Lighting Specialists Stockpiling Incandescent Bulbs

by Brian McGraw on May 26, 2011

in Blog, Features

Post image for Lighting Specialists Stockpiling Incandescent Bulbs

Via The New York Times

Unsurprisingly, the article takes a holier-than-thou tone towards those Americans who (*GASP*) won’t just roll over and let Washington bureaucrats tell us what’s best, and those who don’t feel that it is the government’s business to tell them what kind of lighting they can use in their home.

However, this attack on us mere commoners who actually appreciate consumer freedom runs into a problem: many hotshot interior decorators and lighting specialists also like the incandescent bulbs, thus the stockpiling. It’s an interesting contrast — it is okay for experts who appreciate light to stockpile incandescent bulbs but everyone else is overreacting, possibly succumbing to the right-wing media machine:

It should be noted that, like most decorators, Ms. Williams is extremely precise about light. The other day, she reported, she spent six hours fine-tuning the lighting plan of a project, tweaking the mix of ambient, directional and overhead light she had designed, and returning to the house after dusk to add wattage and switch out lamps like a chef adjusting the flavors in a complicated bouillabaisse.

She is aware that there is legislation that is going to affect the manufacture of incandescent bulbs, but she’s not clear on the details, and she wants to make sure she has what she needs when she needs it.

So does John Warner, a restaurateur in Washington whose new bistro, Le  Zinc, will open next month on Wisconsin Avenue. He has signed a 15-year lease on the place, which is layered in warm woods, with lots of art and photographs and 50 light fixtures, 16 of them designed to hold a 40-watt soft-white G.E. incandescent bulb. By estimating that his lights will be on for 15 hours a day, and factoring in the package’s promise of a 2,000-hour life span per bulb, Mr. Warner has calculated that he will need 600 of these bulbs to last through his lease.

“I have a light-enough carbon footprint in the other aspects of the design,” he said, “so I can allow myself a lighting splurge.”

Compare that to this:

Nonetheless, as the deadline for the first phase of the legislation looms, light bulb confusion — even profound light bulb anxiety — is roiling the minds of many. The other day, Ken Henderlong, a sales associate at Oriental Lamp Shade Company on Lexington Avenue, said that his customers “say they want to stockpile incandescent bulbs, but they are not sure when to start. No one knows when the rules go into effect or what the rules are.”

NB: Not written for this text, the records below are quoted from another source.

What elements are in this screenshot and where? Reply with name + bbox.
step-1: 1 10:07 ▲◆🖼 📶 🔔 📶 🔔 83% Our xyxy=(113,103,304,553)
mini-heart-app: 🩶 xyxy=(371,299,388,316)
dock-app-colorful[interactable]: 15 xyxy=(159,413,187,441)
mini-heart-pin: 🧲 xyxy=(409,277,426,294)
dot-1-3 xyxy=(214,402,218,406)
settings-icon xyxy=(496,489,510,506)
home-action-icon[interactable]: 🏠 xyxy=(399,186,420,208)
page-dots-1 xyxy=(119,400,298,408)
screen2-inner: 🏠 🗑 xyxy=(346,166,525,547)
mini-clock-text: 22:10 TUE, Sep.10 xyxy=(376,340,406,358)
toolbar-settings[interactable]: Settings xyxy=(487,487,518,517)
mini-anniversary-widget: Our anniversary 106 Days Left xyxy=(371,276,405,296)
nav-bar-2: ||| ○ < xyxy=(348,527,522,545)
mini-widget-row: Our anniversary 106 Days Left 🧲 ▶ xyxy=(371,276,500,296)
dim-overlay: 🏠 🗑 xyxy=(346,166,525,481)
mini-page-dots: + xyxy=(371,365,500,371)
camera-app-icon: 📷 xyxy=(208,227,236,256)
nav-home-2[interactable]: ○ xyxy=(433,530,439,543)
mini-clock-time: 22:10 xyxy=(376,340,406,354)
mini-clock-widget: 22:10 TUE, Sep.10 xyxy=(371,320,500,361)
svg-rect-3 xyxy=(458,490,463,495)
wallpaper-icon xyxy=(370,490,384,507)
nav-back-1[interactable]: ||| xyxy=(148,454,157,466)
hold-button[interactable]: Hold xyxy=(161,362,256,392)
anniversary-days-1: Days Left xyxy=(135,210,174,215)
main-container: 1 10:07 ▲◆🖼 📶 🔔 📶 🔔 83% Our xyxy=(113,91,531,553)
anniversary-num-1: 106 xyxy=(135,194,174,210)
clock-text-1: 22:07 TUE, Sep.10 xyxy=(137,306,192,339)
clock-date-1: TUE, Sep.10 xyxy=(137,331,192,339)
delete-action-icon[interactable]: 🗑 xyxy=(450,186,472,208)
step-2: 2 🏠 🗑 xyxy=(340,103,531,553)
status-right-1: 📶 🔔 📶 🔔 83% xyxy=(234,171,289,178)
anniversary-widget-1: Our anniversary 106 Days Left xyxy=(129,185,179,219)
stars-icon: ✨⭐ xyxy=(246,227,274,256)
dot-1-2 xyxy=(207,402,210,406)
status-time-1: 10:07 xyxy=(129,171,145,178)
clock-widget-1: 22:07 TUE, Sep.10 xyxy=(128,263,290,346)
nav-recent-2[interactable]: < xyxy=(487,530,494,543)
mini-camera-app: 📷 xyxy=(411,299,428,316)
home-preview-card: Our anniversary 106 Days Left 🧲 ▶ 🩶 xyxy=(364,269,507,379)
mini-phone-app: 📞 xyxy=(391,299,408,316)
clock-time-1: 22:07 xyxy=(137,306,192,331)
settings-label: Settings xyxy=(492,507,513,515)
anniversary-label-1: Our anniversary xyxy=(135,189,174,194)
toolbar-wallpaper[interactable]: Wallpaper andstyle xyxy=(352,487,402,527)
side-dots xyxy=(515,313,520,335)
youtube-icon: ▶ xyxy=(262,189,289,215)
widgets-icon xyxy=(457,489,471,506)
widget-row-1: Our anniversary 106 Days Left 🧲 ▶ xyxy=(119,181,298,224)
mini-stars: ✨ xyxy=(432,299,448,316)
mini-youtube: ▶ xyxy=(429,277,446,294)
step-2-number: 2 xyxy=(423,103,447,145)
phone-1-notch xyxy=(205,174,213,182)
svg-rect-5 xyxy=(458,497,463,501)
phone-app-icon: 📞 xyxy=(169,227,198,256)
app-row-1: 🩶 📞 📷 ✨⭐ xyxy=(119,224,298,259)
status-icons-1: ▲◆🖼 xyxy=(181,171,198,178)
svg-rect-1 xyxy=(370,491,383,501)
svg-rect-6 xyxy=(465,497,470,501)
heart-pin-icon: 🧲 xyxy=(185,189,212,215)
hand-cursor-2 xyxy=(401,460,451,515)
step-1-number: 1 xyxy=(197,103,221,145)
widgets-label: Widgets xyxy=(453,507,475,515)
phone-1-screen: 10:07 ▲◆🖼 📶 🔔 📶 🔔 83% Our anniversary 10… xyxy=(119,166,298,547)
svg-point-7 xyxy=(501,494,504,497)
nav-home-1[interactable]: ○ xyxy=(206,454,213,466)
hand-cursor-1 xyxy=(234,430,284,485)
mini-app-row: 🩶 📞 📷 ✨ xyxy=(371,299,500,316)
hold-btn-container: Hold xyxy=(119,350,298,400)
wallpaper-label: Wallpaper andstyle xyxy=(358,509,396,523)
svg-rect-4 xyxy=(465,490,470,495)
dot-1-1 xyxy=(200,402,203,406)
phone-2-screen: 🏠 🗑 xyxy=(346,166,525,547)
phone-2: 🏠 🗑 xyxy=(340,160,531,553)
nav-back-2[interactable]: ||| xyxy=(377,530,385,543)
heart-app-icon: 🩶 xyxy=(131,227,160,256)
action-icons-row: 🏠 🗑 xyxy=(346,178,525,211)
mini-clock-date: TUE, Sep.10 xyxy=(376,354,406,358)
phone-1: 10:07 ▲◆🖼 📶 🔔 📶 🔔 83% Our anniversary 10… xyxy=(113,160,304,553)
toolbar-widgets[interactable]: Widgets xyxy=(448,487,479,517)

Probably this is because articles about light bulb legislation are incredibly boring, and articles about the end of the light bulb as we know it are less so. Certainly they stick in the mind longer.

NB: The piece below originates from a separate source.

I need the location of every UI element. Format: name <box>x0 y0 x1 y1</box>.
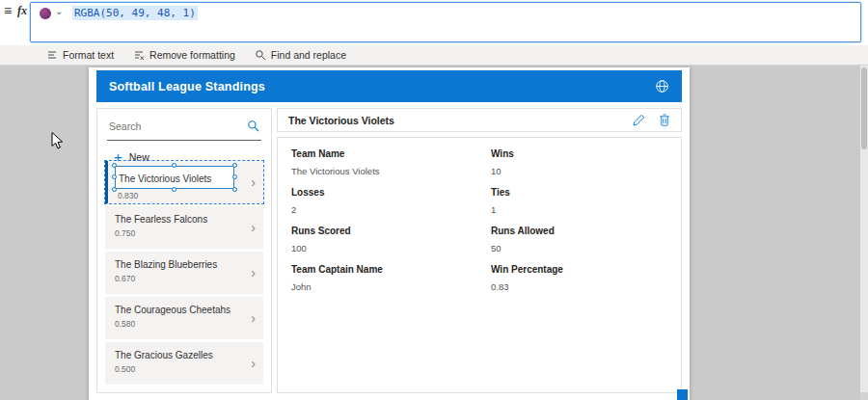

For years, Glenn Beck, among other conservative pundits and personalities, has proclaimed the death of the incandescent light bulb as a casualty of the “nanny state” (never mind that the light bulb legislation is a Bush-era act), and he has been exhorting his listeners to hoard 100-watt light bulbs (along with gold and canned food). This year, conservative politicians took a leaf from his playbook, introducing bills like the Light Bulb Freedom of Choice Act, courtesy of Michele Bachmann, the Minnesota congresswoman, that would repeal the 2007 legislation.

Dear New York Times: Conservatives are capable of passing legislation that angers other conservatives. Similar phenomena occurs on the left. Please note for future articles.

The article also pushes the misleading claim that incandescent bulbs aren’t being banned. They are being forced to meet efficiency requirements which traditional bulbs cannot meet: thus, the bulb that American’s know will be banned. Halogen incandescents (which are still extremely costly) will be able to be purchased. Thus, people understandably get anxious when they see that they might need to purchase $50 LED bulbs:

Last week, for example, in the middle of Lightfair, an annual trade show for the lighting industry, Philips unveiled a winged LED bulb with a promised life span of 25,000 hours and a price tag of $40 to $50. The Associated Press reported its cost as $50, and Fox News ran the story with the headline “As Government Bans Regular Light Bulbs, LED Replacements Will Cost $50 Each.” Mr. Beck, Rush Limbaugh and conservative bloggers around the country gleefully pounced on the story, once again urging the stockpiling of light bulbs.

I previously wrote about the $50 light bulb here (a gleeful pounce indeed, though I haven’t urged anyone to stockpile the light bulbs). Fear not America, the New York Times has spoken, and they’ve asked you to sit down, shut up, and enjoy the ride.


lighthouse May 27, 2011 at 7:10 am

What is banned and when – and where are the counter-proposals?